1 and 2 are front sectional views and sectional views taken along the line II-II showing one embodiment of the present invention, and FIGS. 3 and 4 are front sectional views and IV showing another embodiment of the present invention. -IV arrow sectional view, FIG. 5 is a sectional view showing an example of a conventional burner application, FIG.
The figure is a sectional view showing an example of another conventional burner gun. 1 ... Fuel flow path, 2 ... Atomization medium flow path, 3 ... Burner gun inner cylinder, 4 ... Burner gun outer cylinder, 5, 16 ... Atomizer tip, 9 ... Mixing ejection hole, 10 ... Fuel supply Hole, 11 ...

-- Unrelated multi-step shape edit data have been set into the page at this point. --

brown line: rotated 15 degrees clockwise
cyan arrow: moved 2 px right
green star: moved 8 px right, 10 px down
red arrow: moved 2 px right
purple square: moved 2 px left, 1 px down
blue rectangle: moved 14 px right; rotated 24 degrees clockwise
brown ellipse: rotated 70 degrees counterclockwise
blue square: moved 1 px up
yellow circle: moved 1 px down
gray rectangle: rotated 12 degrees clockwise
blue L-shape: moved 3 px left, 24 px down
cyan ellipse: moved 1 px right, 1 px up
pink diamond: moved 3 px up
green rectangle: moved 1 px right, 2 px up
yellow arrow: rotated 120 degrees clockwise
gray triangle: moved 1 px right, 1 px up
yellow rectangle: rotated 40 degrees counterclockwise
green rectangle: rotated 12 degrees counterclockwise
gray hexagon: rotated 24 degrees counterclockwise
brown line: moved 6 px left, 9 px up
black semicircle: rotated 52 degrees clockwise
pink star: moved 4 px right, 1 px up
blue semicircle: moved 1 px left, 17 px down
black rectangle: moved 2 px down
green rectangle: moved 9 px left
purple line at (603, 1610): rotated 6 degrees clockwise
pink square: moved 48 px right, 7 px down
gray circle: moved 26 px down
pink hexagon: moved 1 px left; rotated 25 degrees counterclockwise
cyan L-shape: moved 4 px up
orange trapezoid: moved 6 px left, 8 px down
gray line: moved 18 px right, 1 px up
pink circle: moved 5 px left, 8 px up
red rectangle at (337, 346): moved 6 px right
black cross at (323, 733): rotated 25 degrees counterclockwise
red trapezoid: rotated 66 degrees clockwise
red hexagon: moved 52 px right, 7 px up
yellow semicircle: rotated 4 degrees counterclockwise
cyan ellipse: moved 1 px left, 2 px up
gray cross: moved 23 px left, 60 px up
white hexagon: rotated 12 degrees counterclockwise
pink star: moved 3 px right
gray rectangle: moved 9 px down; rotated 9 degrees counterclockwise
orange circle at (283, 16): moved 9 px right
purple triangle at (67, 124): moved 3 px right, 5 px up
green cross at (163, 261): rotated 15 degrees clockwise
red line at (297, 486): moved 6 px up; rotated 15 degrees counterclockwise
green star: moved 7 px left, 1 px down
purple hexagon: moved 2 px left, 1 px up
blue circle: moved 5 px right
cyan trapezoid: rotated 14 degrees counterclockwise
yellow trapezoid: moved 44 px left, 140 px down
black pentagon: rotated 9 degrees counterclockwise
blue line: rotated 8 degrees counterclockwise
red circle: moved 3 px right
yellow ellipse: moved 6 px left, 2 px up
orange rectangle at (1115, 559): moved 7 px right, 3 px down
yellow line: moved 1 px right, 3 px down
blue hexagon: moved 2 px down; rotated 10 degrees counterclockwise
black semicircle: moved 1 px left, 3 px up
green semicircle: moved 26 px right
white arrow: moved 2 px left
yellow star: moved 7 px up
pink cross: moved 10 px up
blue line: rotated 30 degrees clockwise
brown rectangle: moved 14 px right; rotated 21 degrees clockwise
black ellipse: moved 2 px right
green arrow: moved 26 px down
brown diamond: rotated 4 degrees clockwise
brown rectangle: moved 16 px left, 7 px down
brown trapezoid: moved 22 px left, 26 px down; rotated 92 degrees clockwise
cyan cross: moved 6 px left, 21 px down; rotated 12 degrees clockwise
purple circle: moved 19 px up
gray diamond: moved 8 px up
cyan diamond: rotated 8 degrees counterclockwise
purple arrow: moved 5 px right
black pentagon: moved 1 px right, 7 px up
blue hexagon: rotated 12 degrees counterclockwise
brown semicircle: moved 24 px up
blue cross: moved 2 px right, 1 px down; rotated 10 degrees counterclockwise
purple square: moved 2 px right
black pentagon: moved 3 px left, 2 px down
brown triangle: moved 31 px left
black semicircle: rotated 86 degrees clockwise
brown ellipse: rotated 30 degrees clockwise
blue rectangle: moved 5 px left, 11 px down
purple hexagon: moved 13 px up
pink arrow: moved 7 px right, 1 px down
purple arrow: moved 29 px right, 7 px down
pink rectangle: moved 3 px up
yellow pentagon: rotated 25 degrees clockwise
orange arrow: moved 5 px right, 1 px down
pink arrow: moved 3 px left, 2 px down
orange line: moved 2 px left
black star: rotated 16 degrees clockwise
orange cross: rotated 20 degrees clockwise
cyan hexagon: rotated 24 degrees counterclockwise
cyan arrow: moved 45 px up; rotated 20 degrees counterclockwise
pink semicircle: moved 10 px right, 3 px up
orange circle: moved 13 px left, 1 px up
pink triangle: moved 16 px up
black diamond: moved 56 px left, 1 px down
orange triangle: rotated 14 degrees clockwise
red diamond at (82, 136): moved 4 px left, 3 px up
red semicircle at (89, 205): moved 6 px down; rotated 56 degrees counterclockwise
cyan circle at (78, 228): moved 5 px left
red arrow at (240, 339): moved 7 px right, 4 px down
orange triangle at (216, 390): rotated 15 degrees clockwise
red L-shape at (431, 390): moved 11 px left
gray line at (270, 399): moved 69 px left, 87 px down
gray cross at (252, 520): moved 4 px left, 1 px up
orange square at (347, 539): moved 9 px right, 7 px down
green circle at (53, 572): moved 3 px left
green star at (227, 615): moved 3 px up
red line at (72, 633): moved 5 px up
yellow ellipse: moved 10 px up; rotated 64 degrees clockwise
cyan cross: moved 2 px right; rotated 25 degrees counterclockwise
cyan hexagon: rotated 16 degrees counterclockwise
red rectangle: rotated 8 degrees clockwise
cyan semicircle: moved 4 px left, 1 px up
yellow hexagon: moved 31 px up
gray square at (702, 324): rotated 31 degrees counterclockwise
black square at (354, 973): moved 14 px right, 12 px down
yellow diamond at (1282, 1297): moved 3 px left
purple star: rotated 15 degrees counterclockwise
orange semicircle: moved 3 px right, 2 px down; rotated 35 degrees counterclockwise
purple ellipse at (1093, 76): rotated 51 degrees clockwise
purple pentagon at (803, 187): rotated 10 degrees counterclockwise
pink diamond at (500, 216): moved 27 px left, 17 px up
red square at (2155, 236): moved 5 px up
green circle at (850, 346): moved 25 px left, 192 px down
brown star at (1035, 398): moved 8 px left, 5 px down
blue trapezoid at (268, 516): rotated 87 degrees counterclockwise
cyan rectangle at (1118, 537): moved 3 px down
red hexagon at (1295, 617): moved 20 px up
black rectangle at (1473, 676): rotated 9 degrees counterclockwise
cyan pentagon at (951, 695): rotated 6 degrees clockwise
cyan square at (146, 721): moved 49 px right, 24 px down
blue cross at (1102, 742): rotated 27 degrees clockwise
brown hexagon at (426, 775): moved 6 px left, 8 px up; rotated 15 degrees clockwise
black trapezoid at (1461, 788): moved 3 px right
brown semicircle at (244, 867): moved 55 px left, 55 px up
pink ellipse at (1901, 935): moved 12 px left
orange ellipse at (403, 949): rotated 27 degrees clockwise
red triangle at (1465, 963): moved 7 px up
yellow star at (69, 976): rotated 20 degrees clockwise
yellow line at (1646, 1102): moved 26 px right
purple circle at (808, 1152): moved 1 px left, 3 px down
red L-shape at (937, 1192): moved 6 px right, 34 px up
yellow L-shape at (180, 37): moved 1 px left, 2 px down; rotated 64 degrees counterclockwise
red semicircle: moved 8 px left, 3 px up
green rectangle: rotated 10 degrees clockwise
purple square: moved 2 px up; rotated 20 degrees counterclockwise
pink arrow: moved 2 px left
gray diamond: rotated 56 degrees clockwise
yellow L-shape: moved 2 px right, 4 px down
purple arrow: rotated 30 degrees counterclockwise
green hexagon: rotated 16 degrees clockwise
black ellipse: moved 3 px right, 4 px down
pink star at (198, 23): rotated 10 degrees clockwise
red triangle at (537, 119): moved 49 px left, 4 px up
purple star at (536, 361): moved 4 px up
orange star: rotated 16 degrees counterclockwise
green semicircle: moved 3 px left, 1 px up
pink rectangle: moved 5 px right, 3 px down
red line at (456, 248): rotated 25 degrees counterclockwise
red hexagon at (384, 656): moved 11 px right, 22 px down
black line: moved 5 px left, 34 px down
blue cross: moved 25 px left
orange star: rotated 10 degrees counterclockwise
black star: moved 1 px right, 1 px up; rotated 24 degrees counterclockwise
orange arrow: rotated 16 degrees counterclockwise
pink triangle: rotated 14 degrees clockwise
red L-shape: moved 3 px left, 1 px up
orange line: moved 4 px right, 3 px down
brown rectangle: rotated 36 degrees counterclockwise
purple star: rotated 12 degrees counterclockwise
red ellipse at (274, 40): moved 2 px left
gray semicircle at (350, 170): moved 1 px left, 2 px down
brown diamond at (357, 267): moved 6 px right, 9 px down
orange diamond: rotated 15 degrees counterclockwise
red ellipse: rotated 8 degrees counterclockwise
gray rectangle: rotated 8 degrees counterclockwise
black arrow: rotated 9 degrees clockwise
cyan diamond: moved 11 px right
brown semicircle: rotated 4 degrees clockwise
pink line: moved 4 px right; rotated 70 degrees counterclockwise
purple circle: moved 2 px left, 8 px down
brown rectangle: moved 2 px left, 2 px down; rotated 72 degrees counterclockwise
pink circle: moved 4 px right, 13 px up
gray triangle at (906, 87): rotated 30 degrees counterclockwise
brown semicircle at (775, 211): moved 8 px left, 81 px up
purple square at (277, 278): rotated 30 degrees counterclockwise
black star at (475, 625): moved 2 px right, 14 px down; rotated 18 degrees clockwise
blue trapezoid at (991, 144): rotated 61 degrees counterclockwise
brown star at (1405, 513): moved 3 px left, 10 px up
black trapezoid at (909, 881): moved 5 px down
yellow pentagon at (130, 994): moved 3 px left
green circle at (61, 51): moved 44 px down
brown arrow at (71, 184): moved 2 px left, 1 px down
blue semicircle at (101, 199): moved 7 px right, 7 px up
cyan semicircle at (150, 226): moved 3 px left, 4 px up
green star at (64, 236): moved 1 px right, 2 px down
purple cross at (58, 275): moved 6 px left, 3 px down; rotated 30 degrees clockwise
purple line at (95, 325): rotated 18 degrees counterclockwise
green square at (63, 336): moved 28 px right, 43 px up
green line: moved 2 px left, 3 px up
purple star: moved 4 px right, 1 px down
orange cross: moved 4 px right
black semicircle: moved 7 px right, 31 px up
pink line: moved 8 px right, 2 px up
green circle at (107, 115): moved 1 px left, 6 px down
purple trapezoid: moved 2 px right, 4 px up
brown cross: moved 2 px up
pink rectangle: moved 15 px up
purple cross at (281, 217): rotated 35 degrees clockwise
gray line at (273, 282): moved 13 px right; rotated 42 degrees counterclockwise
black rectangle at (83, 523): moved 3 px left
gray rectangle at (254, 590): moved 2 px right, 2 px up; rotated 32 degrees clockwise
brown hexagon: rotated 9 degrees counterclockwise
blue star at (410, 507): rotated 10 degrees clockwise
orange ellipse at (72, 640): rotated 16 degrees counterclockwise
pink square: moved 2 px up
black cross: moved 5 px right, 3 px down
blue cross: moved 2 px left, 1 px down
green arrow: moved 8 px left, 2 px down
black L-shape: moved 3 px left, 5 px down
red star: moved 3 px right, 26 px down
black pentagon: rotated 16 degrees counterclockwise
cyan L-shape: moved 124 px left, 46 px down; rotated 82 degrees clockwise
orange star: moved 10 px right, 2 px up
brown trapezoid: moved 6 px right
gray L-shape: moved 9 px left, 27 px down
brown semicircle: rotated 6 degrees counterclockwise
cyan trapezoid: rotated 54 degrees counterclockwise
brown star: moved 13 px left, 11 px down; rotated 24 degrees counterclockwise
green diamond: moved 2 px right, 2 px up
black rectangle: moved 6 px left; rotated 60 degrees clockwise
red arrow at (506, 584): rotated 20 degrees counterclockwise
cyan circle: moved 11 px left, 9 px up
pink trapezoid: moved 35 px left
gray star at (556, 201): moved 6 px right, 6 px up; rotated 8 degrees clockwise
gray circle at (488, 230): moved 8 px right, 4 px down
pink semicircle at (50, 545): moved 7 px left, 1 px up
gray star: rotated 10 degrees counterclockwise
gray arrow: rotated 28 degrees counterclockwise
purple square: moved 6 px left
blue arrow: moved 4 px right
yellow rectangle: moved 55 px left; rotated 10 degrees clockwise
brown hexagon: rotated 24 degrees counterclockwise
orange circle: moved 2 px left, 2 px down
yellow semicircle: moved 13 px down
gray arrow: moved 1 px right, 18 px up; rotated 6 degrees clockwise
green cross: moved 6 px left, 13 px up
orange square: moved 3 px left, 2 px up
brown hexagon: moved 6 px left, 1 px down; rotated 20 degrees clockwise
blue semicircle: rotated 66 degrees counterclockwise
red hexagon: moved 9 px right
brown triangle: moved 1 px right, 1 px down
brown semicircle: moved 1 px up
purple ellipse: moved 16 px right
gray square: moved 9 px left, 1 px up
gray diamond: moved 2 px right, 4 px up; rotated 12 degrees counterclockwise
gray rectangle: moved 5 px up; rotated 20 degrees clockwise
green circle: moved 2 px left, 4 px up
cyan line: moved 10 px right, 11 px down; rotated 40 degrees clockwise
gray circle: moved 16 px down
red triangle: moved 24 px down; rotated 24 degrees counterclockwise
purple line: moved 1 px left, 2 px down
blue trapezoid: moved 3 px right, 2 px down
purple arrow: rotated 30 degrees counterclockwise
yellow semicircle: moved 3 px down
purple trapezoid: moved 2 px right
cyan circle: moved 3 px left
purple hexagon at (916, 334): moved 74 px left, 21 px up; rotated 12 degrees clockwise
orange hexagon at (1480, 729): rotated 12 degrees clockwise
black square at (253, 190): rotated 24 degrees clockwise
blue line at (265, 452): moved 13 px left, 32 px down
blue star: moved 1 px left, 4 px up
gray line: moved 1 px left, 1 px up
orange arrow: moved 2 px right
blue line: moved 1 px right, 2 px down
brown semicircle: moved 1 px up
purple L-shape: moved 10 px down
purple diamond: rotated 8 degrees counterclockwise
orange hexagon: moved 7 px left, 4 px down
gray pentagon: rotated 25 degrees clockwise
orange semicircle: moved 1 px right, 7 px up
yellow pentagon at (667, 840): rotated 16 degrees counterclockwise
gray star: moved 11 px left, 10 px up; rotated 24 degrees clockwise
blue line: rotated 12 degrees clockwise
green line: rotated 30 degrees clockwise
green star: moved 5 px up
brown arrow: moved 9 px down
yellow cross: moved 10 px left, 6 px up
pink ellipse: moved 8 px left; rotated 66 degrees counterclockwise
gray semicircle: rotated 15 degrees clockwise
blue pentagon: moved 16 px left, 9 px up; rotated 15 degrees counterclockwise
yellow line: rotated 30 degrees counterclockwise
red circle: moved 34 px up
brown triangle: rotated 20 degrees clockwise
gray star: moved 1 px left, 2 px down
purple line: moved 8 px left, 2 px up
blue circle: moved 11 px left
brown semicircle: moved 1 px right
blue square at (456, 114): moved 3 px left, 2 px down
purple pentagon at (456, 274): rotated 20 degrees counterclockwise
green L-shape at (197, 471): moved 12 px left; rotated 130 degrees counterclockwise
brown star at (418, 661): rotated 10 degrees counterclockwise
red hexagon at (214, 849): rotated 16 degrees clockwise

… Atomization medium supply hole, 14, 15, 20 …… Thin-walled tube, 17 …… Intermediate plate, 18 …… Atomizer head,
19 ... Spout hole.

Claims (3)

[Claims] 1. A fuel and atomizing medium supplied through a fuel supply passage of a burner gun, and a reduced diameter fuel supply hole of an atomizer member detachably provided at an end of the fuel supply passage. In an atomizer that mixes and sprays the mixed flow to the outside from the ejection hole, a thin-walled pipe is fitted into the fuel supply passage so that the fuel can flow, and the thin-walled pipe is fixed when the fuel is fixed in the thin-walled pipe. An atomizer for slurry fuel, characterized in that it can be extracted from the fuel supply passage. 2. The fuel supply passage is configured by using an internal space of a burner gun inner cylinder, and a single thin-walled pipe having a diameter smaller than an inner diameter of the inner cylinder is fitted in the burner gun inner cylinder. The atomizer for slurry fuel according to claim (1). 3. The fuel supply passage is formed by using a gap between a burner gun inner cylinder and a burner gun outer cylinder,
The slurry fuel atomizer according to claim (1), wherein thin-walled pipes are fitted in an outer peripheral portion of the burner gun inner cylinder and an inner peripheral portion of the burner gun outer cylinder, respectively.